We’ve blogged about cover bands before on TWBITW, so we won’t repeat our general observations about the general suckage of cover bands. We’ll just say that, when your whole career is based on somebody else’s songs, it’s a fine line between having a clever gimmick and being truly weird–and it’s one Tragedy manages to strut along with more attitude than John Travolta wolfing down two stacked slices of Lenny’s thin crust during the opening credits of “Saturday Night Fever”.

In Tragedy’s case, the clever gimmick is pretty simple: they’re a metal band that does Bee Gees songs (or, as they like to say, they’re the tri-state NYC area’s greatest all-metal Bee Gees tribute band…got that?). But as with most truly weird bands, it’s all in the execution, people.
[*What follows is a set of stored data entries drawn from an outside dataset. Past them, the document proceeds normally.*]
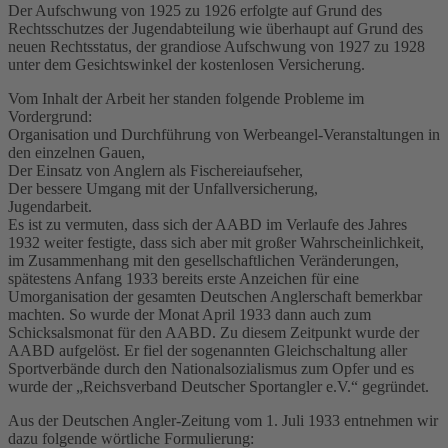
Der Aufschwung von 1925 zu 1926 erfolgte auf Grund des
Rechtsschutzes der Jugendabteilung wie überhaupt auf Grund des
neuen Rechtsstatus, der grandiose Aufschwung von 1927 zu 1928
unter dem Gesichtswinkel der kostenlosen Versicherung.
Vom Inhalt der Arbeit her standen folgende Probleme im
Vordergrund:
Organisation und Durchführung von Werbeangel-Veranstaltungen in
den einzelnen Gauen,
Der Einsatz von Anglern als Fischereiaufseher,
Der bessere Umgang mit der Unfallversicherung,
Jugendarbeit.
Es ist zu vermuten, dass sich der AABD im Verlaufe des Jahres
1932 weiter festigte, dass sich aber mit großer Wahrscheinlichkeit,
im Zusammenhang mit den gesellschaftlichen Veränderungen,
spätestens Anfang 1933 bereits erste Anzeichen für eine
Umorganisation der gesamten Deutschen Anglerschaft bemerkbar
machten. So wurde der Monat April 1933 dann auch zum
Schicksalsmonat für den AABD. Zu diesem Zeitpunkt wurde der
AABD aufgelöst. Er fiel der sogenannten Gleichschaltung aller
Sportverbände durch den Nationalsozialismus zum Opfer und es
wurde der „Reichsverband Deutscher Sportangler e.V.“ gegründet.
Aus der Deutschen Angler-Zeitung vom 1. Juli 1933 entnehmen wir
dazu folgende wörtliche Formulierung:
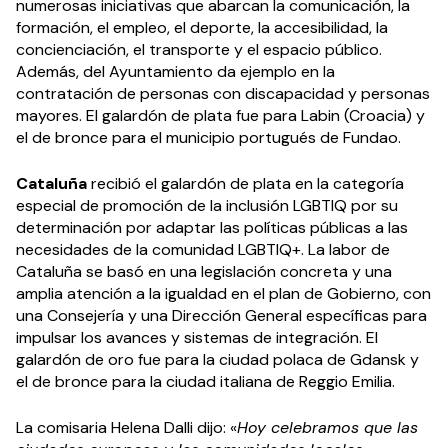
numerosas iniciativas que abarcan la comunicación, la
formación, el empleo, el deporte, la accesibilidad, la
concienciación, el transporte y el espacio público.
Además, del Ayuntamiento da ejemplo en la
contratación de personas con discapacidad y personas
mayores. El galardón de plata fue para Labin (Croacia) y
el de bronce para el municipio portugués de Fundao.
Cataluña
recibió el galardón de plata en la categoría
especial de promoción de la inclusión LGBTIQ por su
determinación por adaptar las políticas públicas a las
necesidades de la comunidad LGBTIQ+. La labor de
Cataluña se basó en una legislación concreta y una
amplia atención a la igualdad en el plan de Gobierno, con
una Consejería y una Dirección General específicas para
impulsar los avances y sistemas de integración. El
galardón de oro fue para la ciudad polaca de Gdansk y
el de bronce para la ciudad italiana de Reggio Emilia.
La comisaria Helena Dalli dijo: «
Hoy celebramos que las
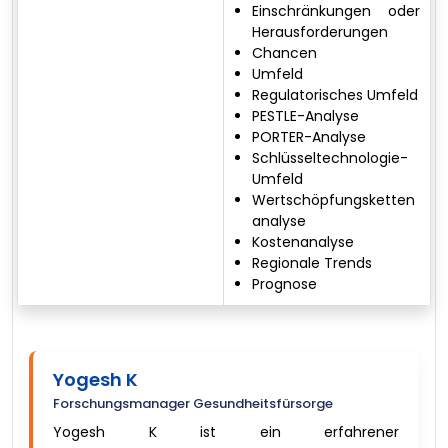
Einschränkungen oder
Herausforderungen
Chancen
Umfeld
Regulatorisches Umfeld
PESTLE-Analyse
PORTER-Analyse
Schlüsseltechnologie-
Umfeld
Wertschöpfungsketten
analyse
Kostenanalyse
Regionale Trends
Prognose
Yogesh K
Forschungsmanager Gesundheitsfürsorge
Yogesh K ist ein erfahrener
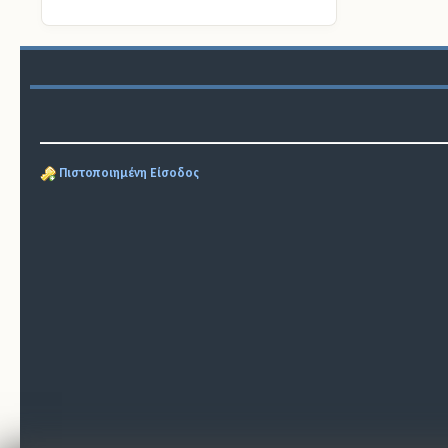
Πιστοποιημένη Είσοδος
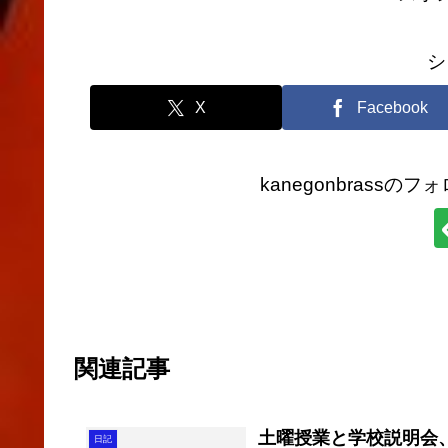
シ
X
Facebook
kanegonbrass
関連記事
土曜授業と学校説明会
日記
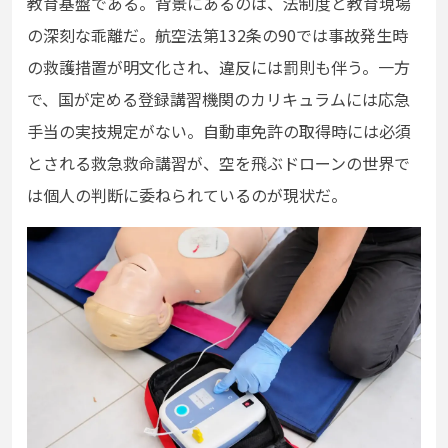
教育基盤である。背景にあるのは、法制度と教育現場
の深刻な乖離だ。航空法第132条の90では事故発生時
の救護措置が明文化され、違反には罰則も伴う。一方
で、国が定める登録講習機関のカリキュラムには応急
手当の実技規定がない。自動車免許の取得時には必須
とされる救急救命講習が、空を飛ぶドローンの世界で
は個人の判断に委ねられているのが現状だ。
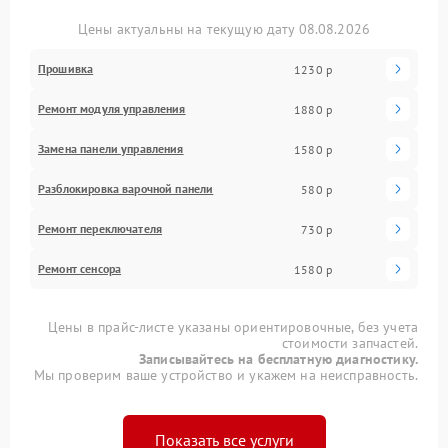
Цены актуальны на текущую дату 08.08.2026
Прошивка
1230 р
Ремонт модуля управления
1880 р
Замена панели управления
1580 р
Разблокировка варочной панели
580 р
Ремонт переключателя
730 р
Ремонт сенсора
1580 р
Цены в прайс-листе указаны ориентировочные, без учета
стоимости запчастей.
Записывайтесь на бесплатную диагностику.
Мы проверим ваше устройство и укажем на неисправность.
Показать все услуги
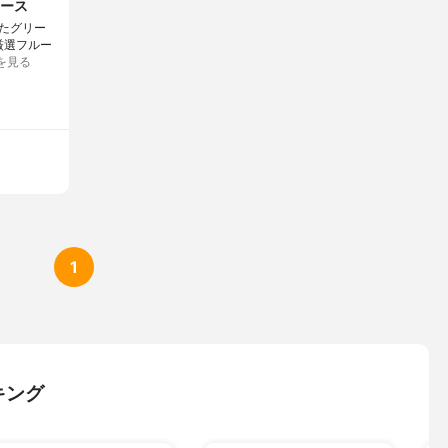
ース
れたグリー
の厳選フルー
を見る
1
キング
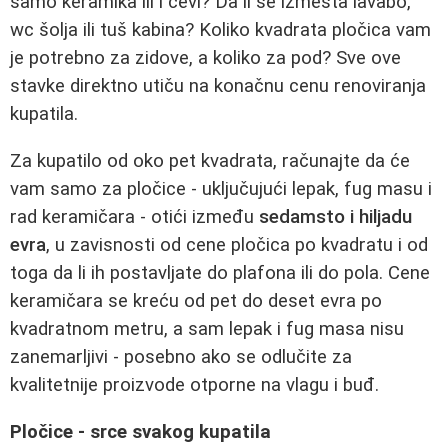
samo keramika ili i cevi? Da li se izmešta lavabo,
wc šolja ili tuš kabina? Koliko kvadrata pločica vam
je potrebno za zidove, a koliko za pod? Sve ove
stavke direktno utiču na konačnu cenu renoviranja
kupatila.
Za kupatilo od oko pet kvadrata, računajte da će
vam samo za pločice - uključujući lepak, fug masu i
rad keramičara - otići između
sedamsto i hiljadu
evra
, u zavisnosti od cene pločica po kvadratu i od
toga da li ih postavljate do plafona ili do pola. Cene
keramičara se kreću od pet do deset evra po
kvadratnom metru, a sam lepak i fug masa nisu
zanemarljivi - posebno ako se odlučite za
kvalitetnije proizvode otporne na vlagu i buđ.
Pločice - srce svakog kupatila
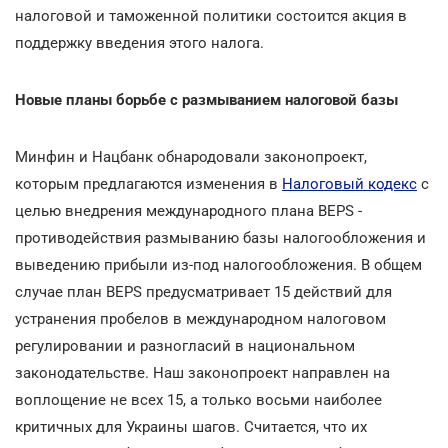
налоговой и таможенной политики состоится акция в
поддержку введения этого налога.
Новые планы борьбе с размыванием налоговой базы
Минфин и Нацбанк обнародовали законопроект,
которым предлагаются изменения в
Налоговый кодекс
с
целью внедрения международного плана BEPS -
противодействия размыванию базы налогообложения и
выведению прибыли из-под налогообложения. В общем
случае план BEPS предусматривает 15 действий для
устранения пробелов в международном налоговом
регулировании и разногласий в национальном
законодательстве. Наш законопроект направлен на
воплощение не всех 15, а только восьми наиболее
критичных для Украины шагов. Считается, что их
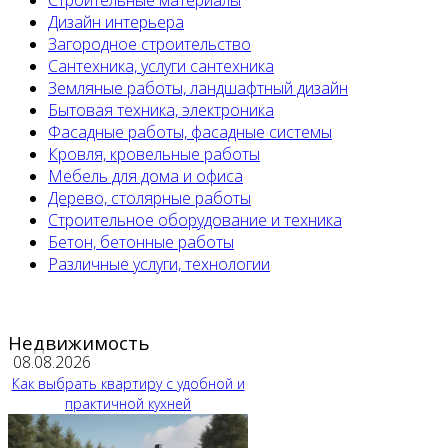
Строительные материалы
Дизайн интерьера
Загородное строительство
Сантехника, услуги сантехника
Земляные работы, ландшафтный дизайн
Бытовая техника, электроника
Фасадные работы, фасадные системы
Кровля, кровельные работы
Мебель для дома и офиса
Дерево, столярные работы
Строительное оборудование и техника
Бетон, бетонные работы
Различные услуги, технологии
Недвижимость
08.08.2026
Как выбрать квартиру с удобной и
практичной кухней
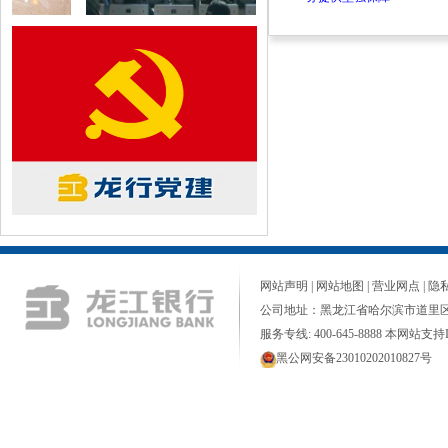
网站声明
|
网站地图
|
营业网点
|
隐
公司地址：黑龙江省哈尔滨市道里区
服务专线: 400-645-8888 本网站支持I
黑公网安备23010202010827号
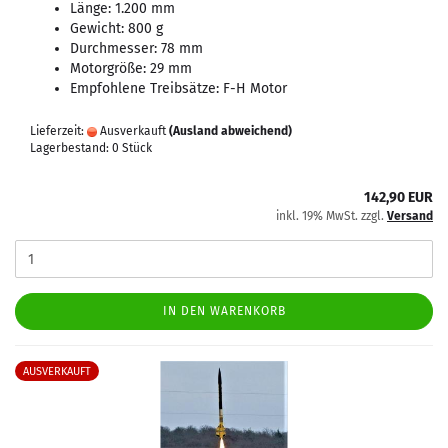
Länge: 1.200 mm
Gewicht: 800 g
Durchmesser: 78 mm
Motorgröße: 29 mm
Empfohlene Treibsätze: F-H Motor
Lieferzeit:
Ausverkauft
(Ausland abweichend)
Lagerbestand: 0 Stück
142,90 EUR
inkl. 19% MwSt. zzgl.
Versand
IN DEN WARENKORB
AUSVERKAUFT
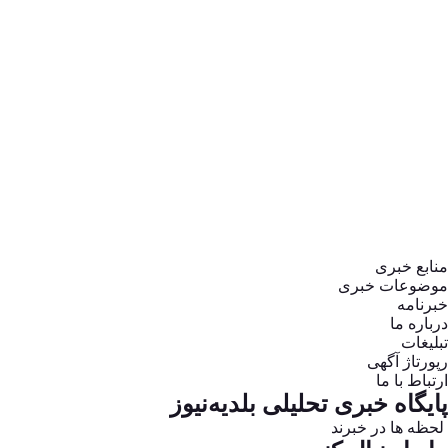
نمای شهری
هرمزگان
همدان
یادداشت
یزد
منابع خبری
موضوعات خبری
خبرنامه
درباره ما
تبلیغات
رپورتاژ آگهی
ارتباط با ما
پایگاه خبری تحلیلی بلدیه‌نیوز
لحظه ها در خبرند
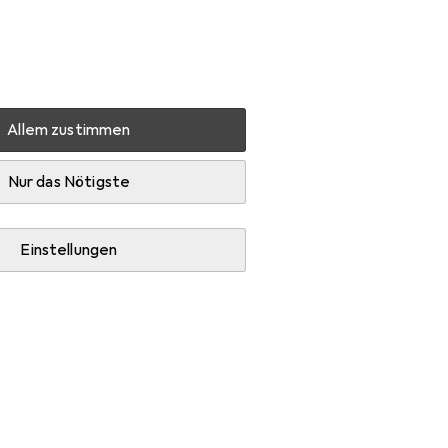
Einstellungen
Kundenkonto
Vergleichslisten
Merklisten
Warenkorb
Anmelden
Allem zustimmen
mann URail Schiene
Zubehör
Nur das Nötigste
Einstellungen
ie Beleuchtung Zubehör.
Instead of a one-note gimmick, they actually manage to be a pretty solid metal band, with a knack for finding all the right headbanging analoges to the Gibb bros’ disco touches. And they do it without, as far as I can tell, ever resorting to “I Was Made for Lovin You”-style disco/rock cheese. So… “How Deep Is Your Love?” becomes the lighter flicking monster ballad, “You Should Be Dancing” turns into a Spinal Tap/Iron Maiden-style epic…and so on. It’s all sort of brilliantly stupid, in the way most good metal is.

Tragedy’s signature song, of course, is “Stayin’ Alive.” This video features that song and also introduces the band…including my personal favorite, bass player Gibbous Waning. With that name, he could moonlight in a Morbid Angel cover band while he’s at it.